Well, I've never bought a lottery ticket in my life, I did bend for their effort however, and bought one ticket for a local cause.

The ticket's cost was three dollars. I had only two singles on me and didn't want to challenge the kids to change a larger bill. So, I hollered to my son and had him cough up the additional dollar.

I held the three single dollar bills in front of the kid's noses. They had seen me bum a dollar from my son. I asked them a simple question:

I said, "What if I win, how would I split the $100 prize?"

Right off the tall boy simply said, "You split it in half."

I reiterated the point, holding two dollars in one hand, and just one dollar in the other, and said, "But I put in two dollars and he only put in one dollar."

Then the girl piped up and said, "You keep $75 and he gets $25."
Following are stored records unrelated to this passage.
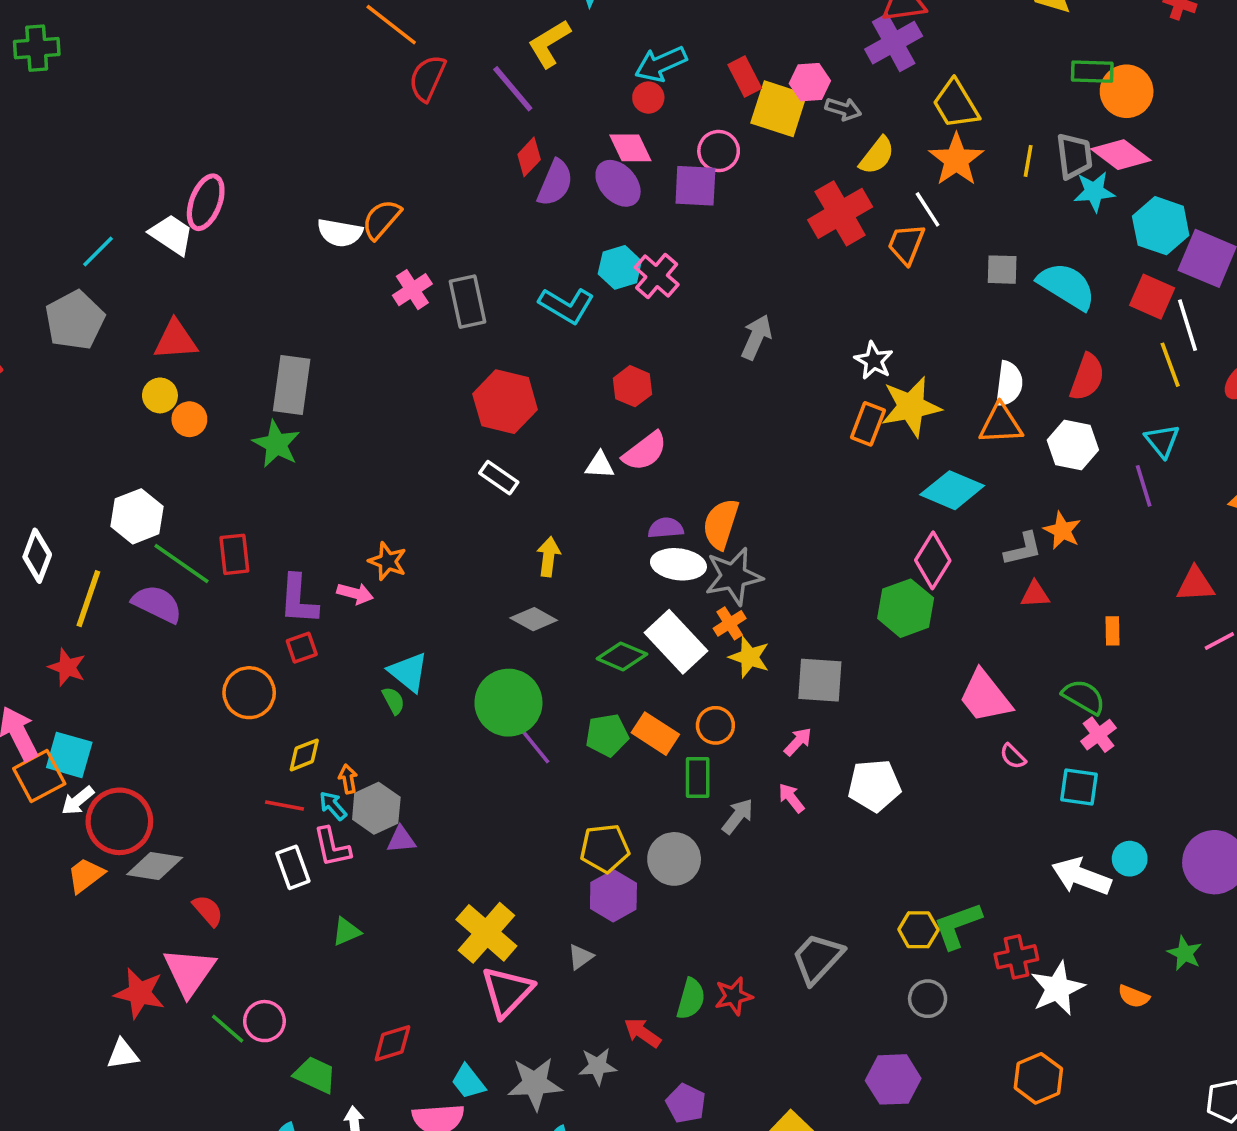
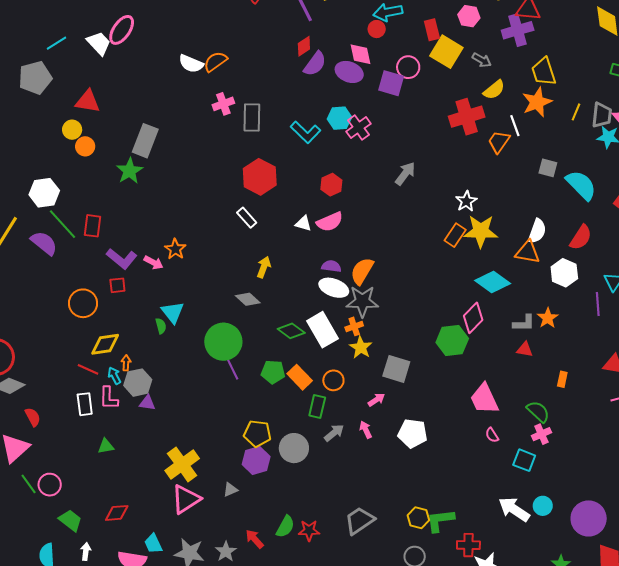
pink hexagon: (810, 82) -> (469, 16), moved
purple ellipse: (618, 183) -> (349, 72), turned -40
purple L-shape: (298, 600) -> (122, 259), turned -68
yellow diamond: (304, 755) -> (105, 344), size x1.4
gray star: (598, 1066) -> (226, 552), turned 30

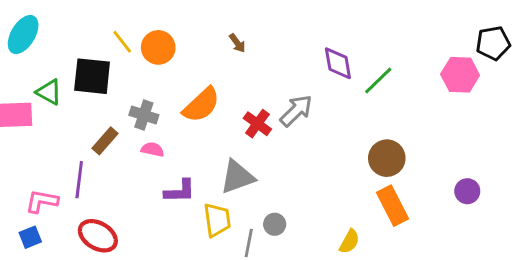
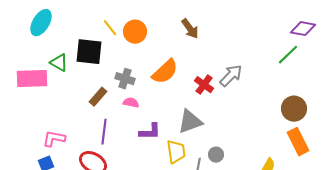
brown arrow: (237, 43) -> (190, 29), size x1.5
purple diamond: (338, 63) -> (303, 29), moved, turned -70
purple line: (79, 180) -> (104, 132), moved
I said, "Hey you guys, that is not fair to him he would only get one forth and me three forth."

Still holding the three dollars in front of them I said, "Shouldn't he get one-third and I keep two-thirds?"

"Yes," said the younger of the three, "he gets ten dollars and you get ninety."

"Yo, listen!" I said. "One third of a hundred is $33. So, how much should I get if I win?"

Duh . . . none of the three had a clue.

Could it be that I intimidated those freckle-faced kids with my dapper hat?

Hat or no hat, WHAT DO THEY TEACH THE KIDS NOWADAYS?